Data to examine —
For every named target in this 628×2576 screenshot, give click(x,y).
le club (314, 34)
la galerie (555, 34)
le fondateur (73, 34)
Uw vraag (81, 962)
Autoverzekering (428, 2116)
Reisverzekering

Your objective —
All the records are to be transcribed exactly, with no line missing.

Output for this task —
For every named target in this 628×2576 screenshot, give click(x,y).
le club (314, 34)
la galerie (555, 34)
le fondateur (73, 34)
Uw vraag (81, 962)
Autoverzekering (428, 2116)
Reisverzekering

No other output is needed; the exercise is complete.